Partij ingevolge artikel 8:26 van de Awb: C, wonende te B, gemachtigde mr. M. Brüll.
Bij besluit van 23 januari 2001 heeft verweerder aan C (hierna: vergunninghouder) bouwvergunning verleend voor het vergroten van het woonhuis op het perceel kadastraal bekend gemeente B, sectie […], nummer […] en plaatselijk bekend […] […] te B.
Eiser heeft hiertegen bij brief van 7 februari 2001 bij verweerder bezwaar gemaakt.
Op 27 maart 2001 heeft eiser zijn bezwaar toegelicht tijdens een hoorzitting van de gemeentelijke Commissie van advies voor de bezwaar- en beroepschriften.
Bij het bestreden besluit van 24 april 2001, verzonden op 27 april 2001, heeft verweerder met overname van het advies van voormelde commissie de bezwaren ongegrond verklaard.
Eiser heeft bij brief van 6 juni 2001 tegen verweerders besluit bij de rechtbank beroep ingesteld. Tevens heeft eiser zich bij brief van gelijke datum zich tot de president van de rechtbank gewend met het verzoek ten aanzien van het besluit van verweerder van 24 april 2001 een voorlopige voorziening te treffen.
Het verzoek is behandeld ter zitting van 21 juni 2001, waar eiser in persoon is verschenen, bijgestaan door zijn gemachtigde. Verweerder heeft zich ter zitting doen vertegenwoordigen door M. van Lambalgen-Duisters, werkzaam bij verweerders gemeente. Tevens is ter zitting verschenen vergunninghouder, bijgestaan door zijn gemachtigde.
Ingevolge artikel 8:81 van de Awb kan, indien tegen een besluit bij de rechtbank beroep is ingesteld dan wel, voorafgaand aan een mogelijk beroep bij de rechtbank bezwaar is gemaakt of administratief beroep is ingesteld, de president van de rechtbank die bevoegd is of kan worden in de hoofdzaak op verzoek een voorlopige voorziening treffen indien onverwijlde spoed, gelet op de betrokken belangen, dat vereist.

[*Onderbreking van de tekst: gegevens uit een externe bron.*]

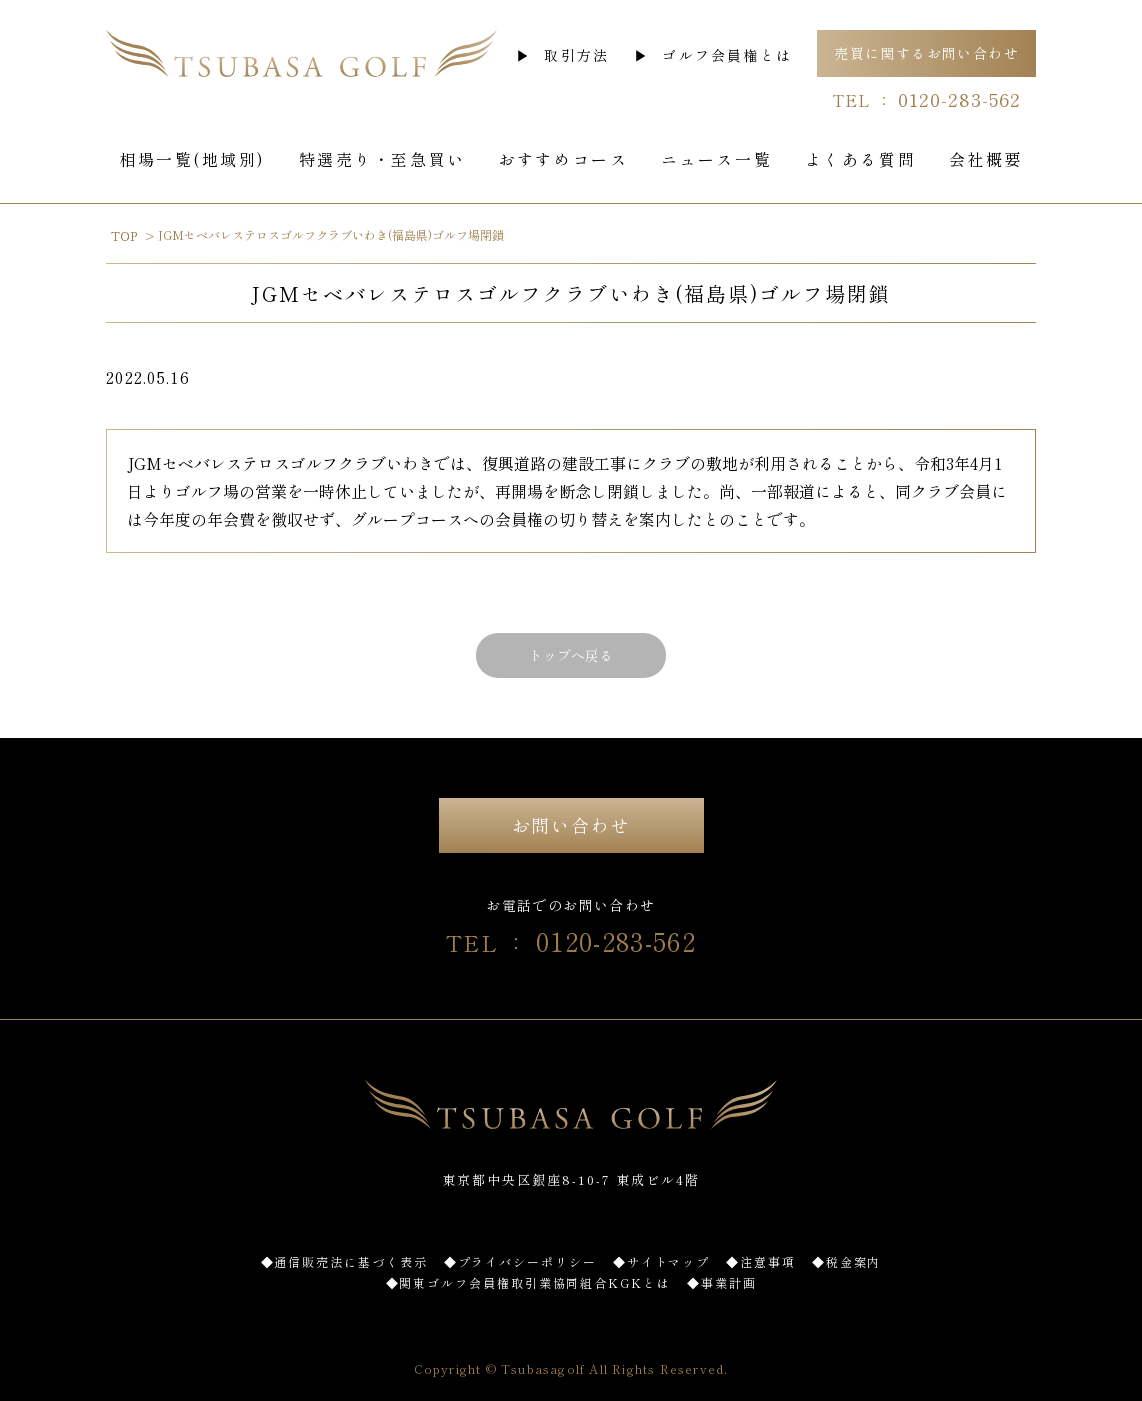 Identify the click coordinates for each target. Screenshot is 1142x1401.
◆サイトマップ (661, 1261)
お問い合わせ (571, 825)
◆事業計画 (722, 1282)
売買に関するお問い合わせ (926, 53)
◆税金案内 (847, 1261)
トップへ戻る (571, 655)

Ingevolge artikel 8:86 van de Awb kan de president, indien het verzoek wordt gedaan terwijl beroep is ingesteld bij de rechtbank en de president van oordeel is dat na de zitting als bedoeld in artikel 8:83, eerste lid, van de Awb nader onderzoek redelijkerwijs niet kan bijdragen aan de beoordeling van de zaak onmiddellijk uitspraak doen in de aan het verzoek om een voorlopige voorziening ten grondslag liggende hoofdzaak.

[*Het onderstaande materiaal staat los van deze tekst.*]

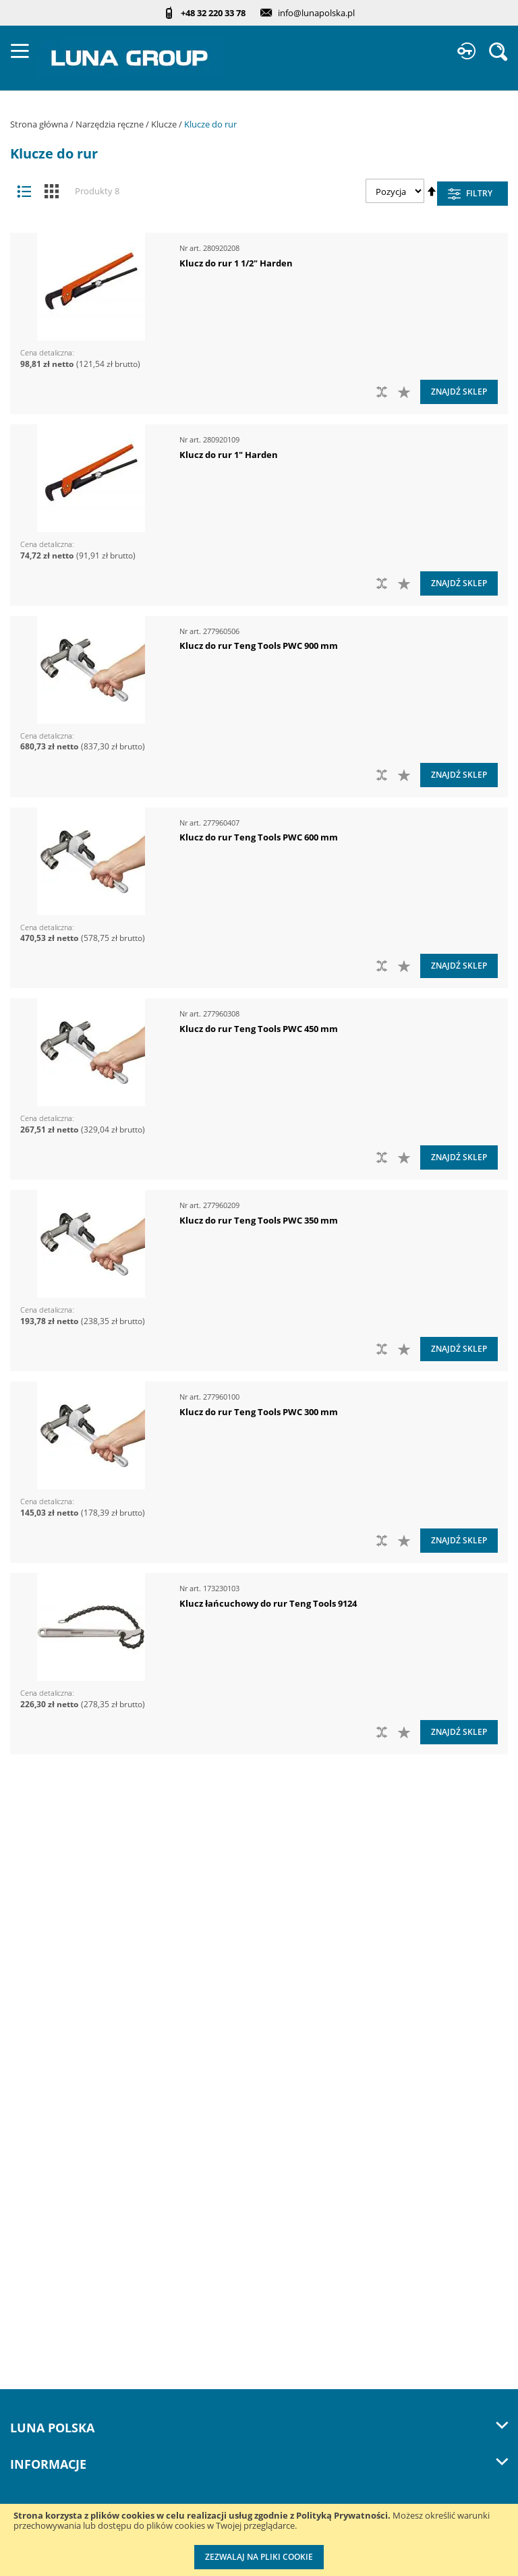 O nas (23, 1999)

De president is van oordeel dat zich in deze zaak een situatie voordoet als bedoeld in artikel 8:86 van de Awb en zal derhalve onmiddellijk uitspraak in de hoofdzaak. Daarbij wordt opgemerkt dat eiser in de uitnodiging voor de zitting is gewezen op de bevoegdheid van de president om tevens uitspraak te doen in de hoofdzaak
In geding is het besluit van verweerder van 24 april 2001 waarbij de bezwaren van eiser tegen het primaire besluit tot vergunningverlening ongegrond zijn verklaard.

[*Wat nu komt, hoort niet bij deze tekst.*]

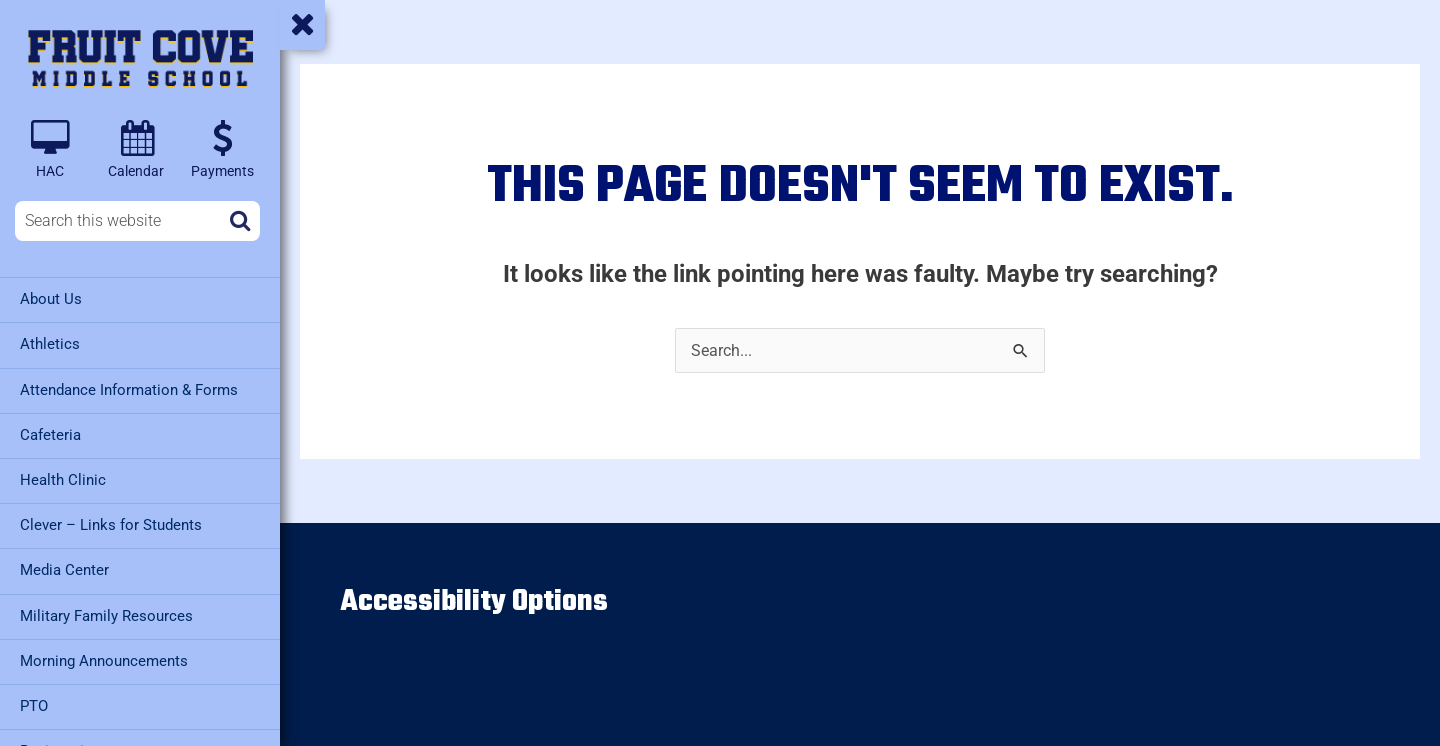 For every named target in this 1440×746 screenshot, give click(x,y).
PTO (34, 704)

Ingevolge artikel 44 va de Woningwet (Ww) mag alleen en moet bouwvergunning worden geweigerd indien:
a. (…);
b. (voor zover in casu van belang) het bouwwerk niet voldoet aan de voorschriften van de bouwverordening;
c. het bouwwerk in strijd is met een bestemmingsplan of de krachtens zodanig plan gestelde eisen;
d. (…);
e. (…).
De president leidt uit de gedingstukken en het verhandelde ter zitting af dat het in geding zijnde bouwplan waarvoor vergunning is verleend voorziet in een vergroting van de twee-onder-één-kap-woning aan de […] […] te B, omvattende een uitbreiding van het woongedeelte met een serre/onbenoemde ruimte aan de achtergevel en het oprichten van een garage/berging met daarvoor een carport aan de zijgevel.
Vaststaat dat op het onderhavige perceel alsmede op het naastgelegen perceel van verzoeker ingevolge het vigerende bestemmingsplan "Midbuul" de bestemming "Woondoeleinden" rust.
Ingevolge artikel 7, aanhef, van de planvoorschriften zijn de als zodanig bestemde gronden bestemd voor de huisvesting van huishoudens en voor een woongebruik in de ruime zin van zowel de bebouwde als niet bebouwde grond zoals tuinen, erven en parkeervoorzieningen.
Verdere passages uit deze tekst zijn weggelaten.